● **DATA EXTRACTS**:
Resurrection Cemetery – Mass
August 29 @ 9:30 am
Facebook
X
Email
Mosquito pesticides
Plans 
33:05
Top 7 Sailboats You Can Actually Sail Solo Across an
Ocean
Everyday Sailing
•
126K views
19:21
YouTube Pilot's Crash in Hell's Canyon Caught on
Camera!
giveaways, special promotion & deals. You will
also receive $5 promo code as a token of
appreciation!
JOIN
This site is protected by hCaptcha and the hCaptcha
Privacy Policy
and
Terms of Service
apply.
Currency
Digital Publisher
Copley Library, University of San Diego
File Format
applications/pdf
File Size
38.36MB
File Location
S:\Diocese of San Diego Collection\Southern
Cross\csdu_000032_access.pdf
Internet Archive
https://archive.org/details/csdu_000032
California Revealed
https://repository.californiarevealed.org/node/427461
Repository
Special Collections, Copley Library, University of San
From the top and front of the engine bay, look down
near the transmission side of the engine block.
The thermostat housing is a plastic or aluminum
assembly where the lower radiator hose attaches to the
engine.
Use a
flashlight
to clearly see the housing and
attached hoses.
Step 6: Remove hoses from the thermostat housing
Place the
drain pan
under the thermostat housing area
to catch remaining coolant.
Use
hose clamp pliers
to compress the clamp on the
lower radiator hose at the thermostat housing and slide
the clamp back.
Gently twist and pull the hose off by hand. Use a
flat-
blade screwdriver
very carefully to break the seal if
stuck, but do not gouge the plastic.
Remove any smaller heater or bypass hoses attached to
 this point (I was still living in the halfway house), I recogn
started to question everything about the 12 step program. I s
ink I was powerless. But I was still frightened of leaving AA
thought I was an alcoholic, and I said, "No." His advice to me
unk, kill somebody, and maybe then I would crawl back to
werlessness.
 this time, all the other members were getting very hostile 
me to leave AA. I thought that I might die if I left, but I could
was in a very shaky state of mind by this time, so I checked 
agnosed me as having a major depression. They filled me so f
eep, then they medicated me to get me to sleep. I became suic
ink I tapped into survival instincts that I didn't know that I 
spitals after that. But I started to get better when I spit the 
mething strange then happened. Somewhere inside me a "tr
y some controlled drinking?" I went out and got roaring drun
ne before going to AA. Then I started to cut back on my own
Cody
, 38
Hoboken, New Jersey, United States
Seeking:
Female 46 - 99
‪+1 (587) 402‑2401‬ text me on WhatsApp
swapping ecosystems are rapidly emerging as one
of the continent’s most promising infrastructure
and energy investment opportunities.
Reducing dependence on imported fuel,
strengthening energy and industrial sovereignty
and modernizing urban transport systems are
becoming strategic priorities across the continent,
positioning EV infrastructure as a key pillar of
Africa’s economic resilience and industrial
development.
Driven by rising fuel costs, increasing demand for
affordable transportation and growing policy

● **EXERCISE DETAILS**: Only the lines from the beginning of the entries through the line bearing "giveaways, special promotion" should be returned, each exactly as written.

● **REPLY TO THE EXERCISE**:
Resurrection Cemetery – Mass
August 29 @ 9:30 am
Facebook
X
Email
Mosquito pesticides
Plans 
33:05
Top 7 Sailboats You Can Actually Sail Solo Across an
Ocean
Everyday Sailing
•
126K views
19:21
YouTube Pilot's Crash in Hell's Canyon Caught on
Camera!
giveaways, special promotion & deals. You will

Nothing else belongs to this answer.